- [What is needed]
Starting from the line that holds "jburgers@zmf.nl", output exactly each line through the end of the listing. Do not copy pictures.

- [Supplied records]

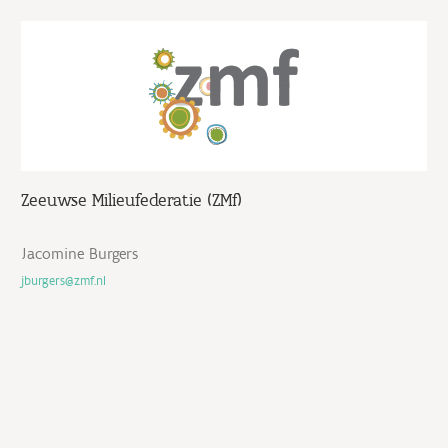
Zeeuwse Milieufederatie (ZMf)
Jacomine Burgers
jburgers@zmf.nl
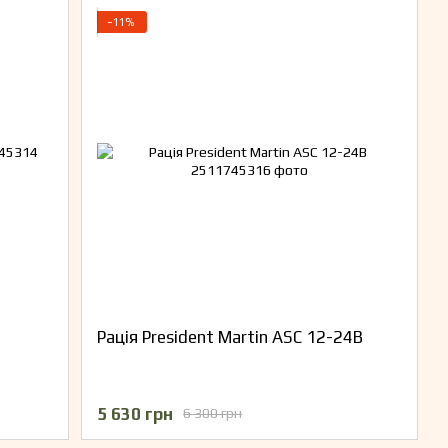
−11%
Рація President Martin ASC 12-24В
5 630 грн
6 300 грн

- [Task response]
jburgers@zmf.nl
−11%
Рація President Martin ASC 12-24В
5 630 грн
6 300 грн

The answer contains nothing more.